In the valid signal processing port 38 of FIG. 3, when the main switch 40 (FIG. 1) is off, the output voltage 37 of the battery backup unit 30 is at low level "0", and the valid trigger signal (BBU'5) 32 is high level 11
It is 111. As a result, the valid signal (BBUE) 31 is at low level "0".The system control unit 11 (
When the valid trigger signal (BBUS) 32 from FIG.
is triggered and becomes a high level "'1", indicating that the backup function of the batch backup unit 30 is operating normally. This is as explained in FIG. 5 c1d. (Figure), all DC power supply is stopped and the output voltage 37 of the battery backup unit 30 is also at a low level.
It becomes O”.

This causes the valid signal (BBUE) 31 to return to inactive.

In this way, according to the above embodiment, two DC power supply systems are provided, and the supply route from the power unit and the supply route from the battery backup unit are completely separated, and power is supplied to only the minimum number of components in the event of a power outage. It can be configured as follows.

Here, in the device of the present invention, the system control device determines whether or not to initialize the backup target device in accordance with the valid signal output from the battery backup unit.

If the battery backup unit is to output a signal for this initialization determination, special consideration must be given to the hardware of both the power supply line from the power unit and the power supply line from the battery backup unit. There's no need. Therefore, the degree of freedom in design is increased and the configuration is simplified. Further, there is no need to provide a special circuit in the backup target device.

[Modified example]

The battery backup control circuit of the present invention is not limited to the above embodiments.

The configuration of the system may be such that various components other than the upper side are added. Further, this can be applied not only to information processing systems but also to various circuits that require battery backup in part.

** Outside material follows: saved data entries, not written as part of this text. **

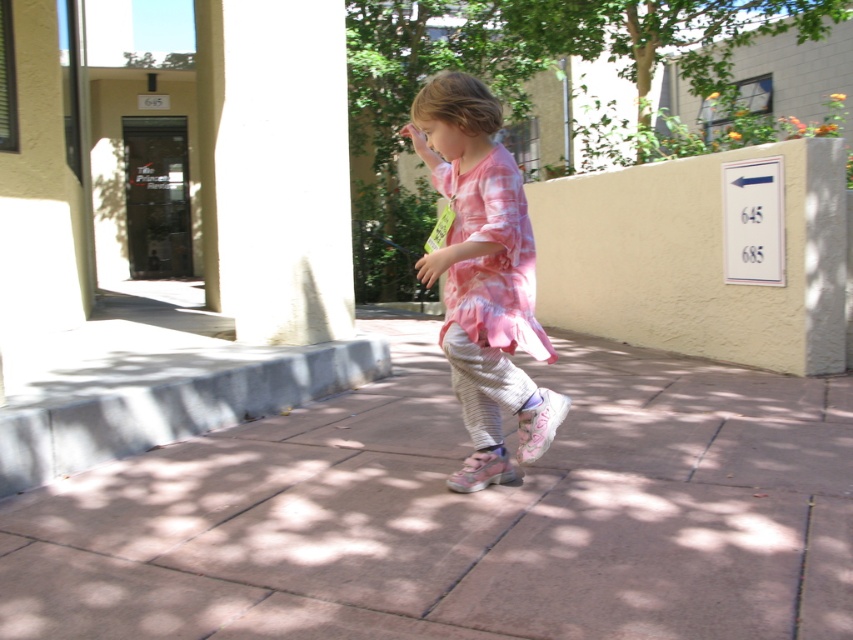 Question: Which point is farther to the camera?

Choices:
 (A) pink rubber shoes at center
 (B) pink fabric sandal at center
 (C) pink tie-dye dress at center

Answer: (B)

Question: Can you confirm if white smooth pillar at left is positioned to the right of pink tie-dye shirt at center?

Choices:
 (A) yes
 (B) no

Answer: (B)

Question: Estimate the real-world distances between objects in this image. Which object is closer to the pink tie-dye dress at center?

Choices:
 (A) pink fabric sandal at center
 (B) pink rubber shoes at center
 (C) pink tie-dye shirt at center
 (D) white smooth pillar at left

Answer: (C)

Question: Does pink tie-dye shirt at center have a larger size compared to pink tie-dye dress at center?

Choices:
 (A) no
 (B) yes

Answer: (B)

Question: Which point is farther to the camera?

Choices:
 (A) white smooth pillar at left
 (B) pink rubber shoes at center
 (C) pink fabric sandal at center
 (D) pink tie-dye shirt at center

Answer: (A)

Question: Is pink tie-dye dress at center further to camera compared to pink fabric sandal at center?

Choices:
 (A) yes
 (B) no

Answer: (B) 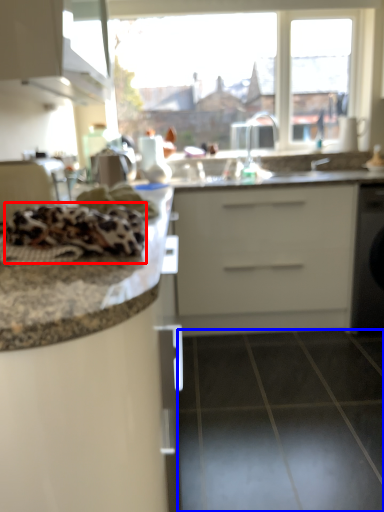 Question: Which object appears closest to the camera in this image, material (highlighted by a red box) or tile (highlighted by a blue box)?

Choices:
 (A) material
 (B) tile

Answer: (A) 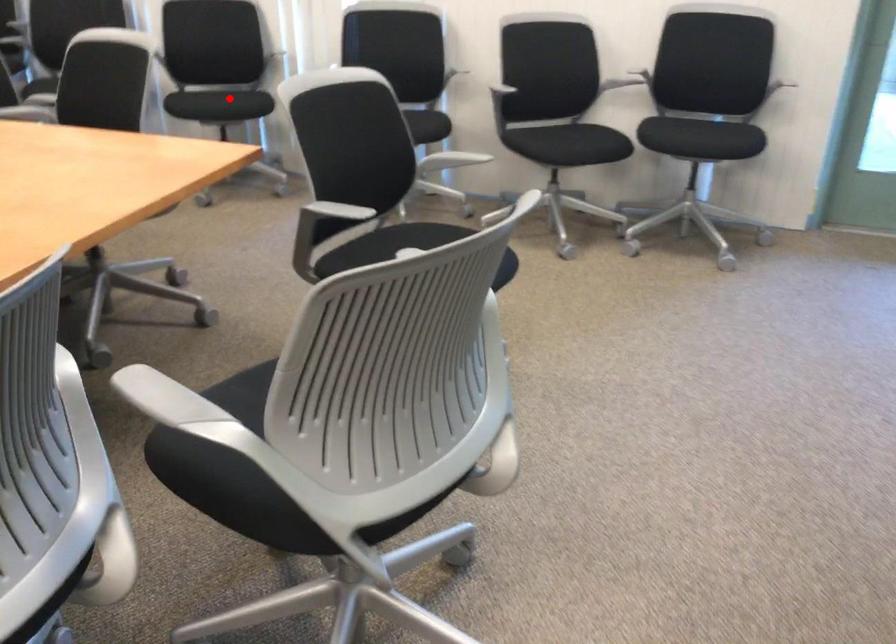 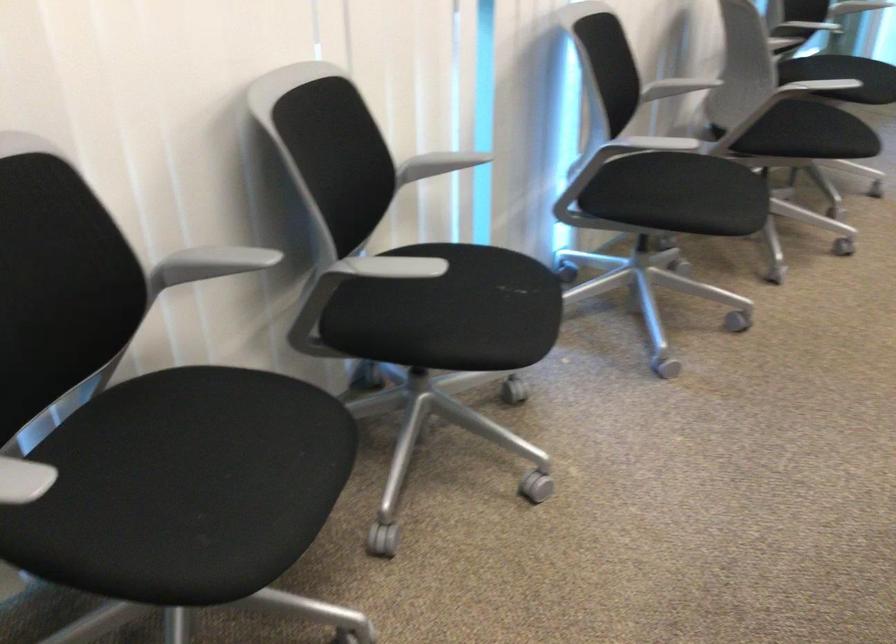 Find the pixel in the second image that matches the highlighted location in the first image.

(515, 287) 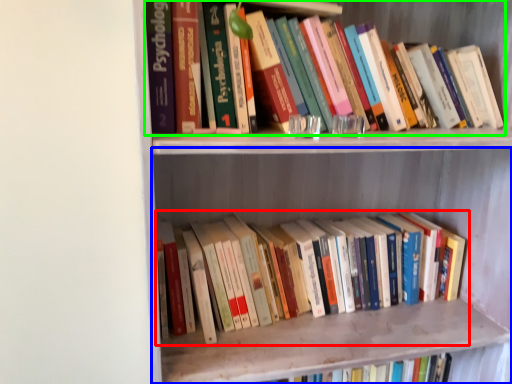 Question: Which object is positioned farthest from book (highlighted by a red box)? Select from shelf (highlighted by a blue box) and book (highlighted by a green box).

Choices:
 (A) shelf
 (B) book

Answer: (B) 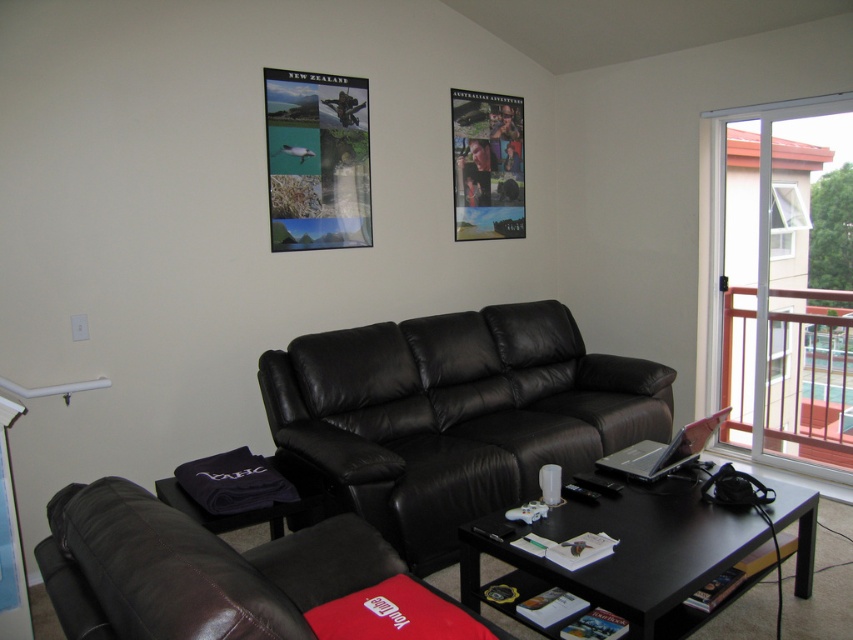 Between transparent glass door at right and black leather couch at lower left, which one is positioned lower?

black leather couch at lower left is lower down.

Measure the distance between transparent glass door at right and black leather couch at lower left.

transparent glass door at right is 11.75 feet away from black leather couch at lower left.

Is point (755, 113) farther from camera compared to point (165, 632)?

That is True.

The width and height of the screenshot is (853, 640). I want to click on transparent glass door at right, so click(779, 288).

Can you confirm if black glossy table at center is wider than white plastic railing at upper right?

Yes.

This screenshot has width=853, height=640. Describe the element at coordinates (628, 554) in the screenshot. I see `black glossy table at center` at that location.

Find the location of a particular element. black glossy table at center is located at coordinates (628, 554).

Which is above, black leather couch at center or metallic poster at upper center?

metallic poster at upper center is higher up.

The width and height of the screenshot is (853, 640). Identify the location of black leather couch at center. (450, 417).

Who is more forward, (347,508) or (270,168)?

Point (347,508) is more forward.

Image resolution: width=853 pixels, height=640 pixels. Identify the location of black leather couch at center. (450, 417).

Further, the circuit configuration of the battery backup unit may be replaced with various circuits having similar functions. Regarding the output timing of the valid signal and its contents,
Feel free to make changes as you see fit.

〔Effect of the invention〕

The battery backup control circuit of the present invention described above can supply two systems of mutually independent DC power supplies to the system, one of which can be used for backup. Furthermore, different initialization methods can be used for initial startup and for power recovery after a power outage.

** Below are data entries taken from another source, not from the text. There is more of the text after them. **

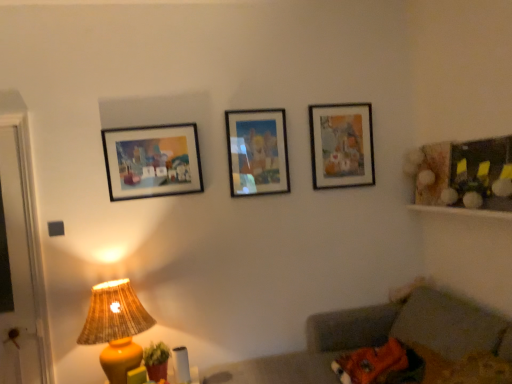 Question: Is matte wooden picture frame at upper right, marked as the 1th picture frame in a right-to-left arrangement, in front of or behind matte plastic picture frame at center, the second picture frame viewed from the left, in the image?

Choices:
 (A) behind
 (B) front

Answer: (A)

Question: Based on their sizes in the image, would you say matte wooden picture frame at upper right, the 3th picture frame when ordered from left to right, is bigger or smaller than matte plastic picture frame at center, positioned as the 2th picture frame in front-to-back order?

Choices:
 (A) big
 (B) small

Answer: (A)

Question: Estimate the real-world distances between objects in this image. Which object is closer to the matte wooden picture frame at upper right, which ranks as the first picture frame in back-to-front order?

Choices:
 (A) matte black picture frame at left, placed as the 1th picture frame when sorted from left to right
 (B) wooden frame at right
 (C) gray fabric couch at lower right
 (D) matte plastic picture frame at center, which is the 2th picture frame from right to left
 (E) yellow matte lampshade at lower left

Answer: (D)

Question: Which is nearer to the matte black picture frame at left, the 3th picture frame viewed from the right?

Choices:
 (A) yellow matte lampshade at lower left
 (B) gray fabric couch at lower right
 (C) matte plastic picture frame at center, positioned as the 2th picture frame in front-to-back order
 (D) matte wooden picture frame at upper right, acting as the third picture frame starting from the front
 (E) wooden frame at right

Answer: (C) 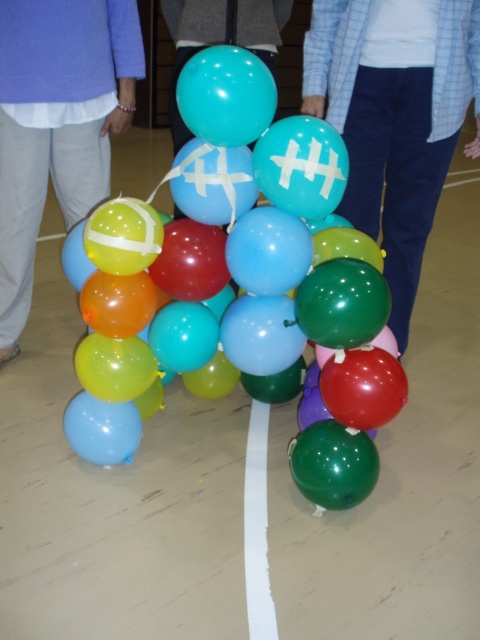 Is point (399, 180) positioned after point (215, 20)?

No, it is in front of (215, 20).

What do you see at coordinates (394, 125) in the screenshot?
I see `blue plaid shirt at center` at bounding box center [394, 125].

Does point (354, 140) lie behind point (212, 16)?

No, it is in front of (212, 16).

Find the location of a particular element. The width and height of the screenshot is (480, 640). blue plaid shirt at center is located at coordinates (394, 125).

Who is shorter, glossy rubber balloons at center or matte blue pants at lower left?

glossy rubber balloons at center

Which is behind, point (156, 244) or point (54, 100)?

The point (54, 100) is more distant.

What do you see at coordinates (240, 282) in the screenshot? I see `glossy rubber balloons at center` at bounding box center [240, 282].

Identify the location of glossy rubber balloons at center. (240, 282).

Measure the distance between point (123, 80) and camera.

They are 2.28 meters apart.

Is matte blue pants at lower left smaller than glossy teal balloon at center?

No.

Which is behind, point (48, 80) or point (249, 48)?

The point (249, 48) is behind.

The height and width of the screenshot is (640, 480). I want to click on matte blue pants at lower left, so click(x=57, y=122).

[Brief explanation of drawings]

Fig. 1 is a block diagram showing an embodiment of the battery backup control circuit of the present invention, Fig. 2 is a detailed wiring diagram of the backup unit, Fig. 3 is a wiring diagram of the effective signal processing circuit, and Fig. 4 is a detailed wiring diagram of the backup unit. The figure is a peripheral wiring diagram of the system control device, and FIG. 5 is a timing chart illustrating the operation of the battery backup control circuit of the present invention. 10...System, 11...System control device, 13...Backup target device, 20...
...Power unit, 30...Battery backup unit, 40
...Main switch, 50...Commercial power supply. Applicant NEC Corporation Representative Patent Attorney Umeo Yamauchi Figure 1

Claims (1)

[Claims] a main switch, a power unit that is activated by the main switch, converts commercial power to DC power and outputs it; and a power unit that is also activated by the main switch,
A battery backup unit having a backup function that stores a certain amount of power and automatically outputs DC power in the event of a power outage of the commercial power supply, and a system that is supplied with DC power from the power unit and that controls a system that includes a device to be backed up. and a system control device that initializes the system by using the system controller, wherein when the commercial power supply is out of service, the battery backup unit supplies DC power only to the backup target device; When the main switch activates the backup function and the backup function is normally performed, a valid signal is output to the control device, and the system control device . A backup control circuit, wherein the backup control circuit initializes the backup target device only when the valid signal is not output.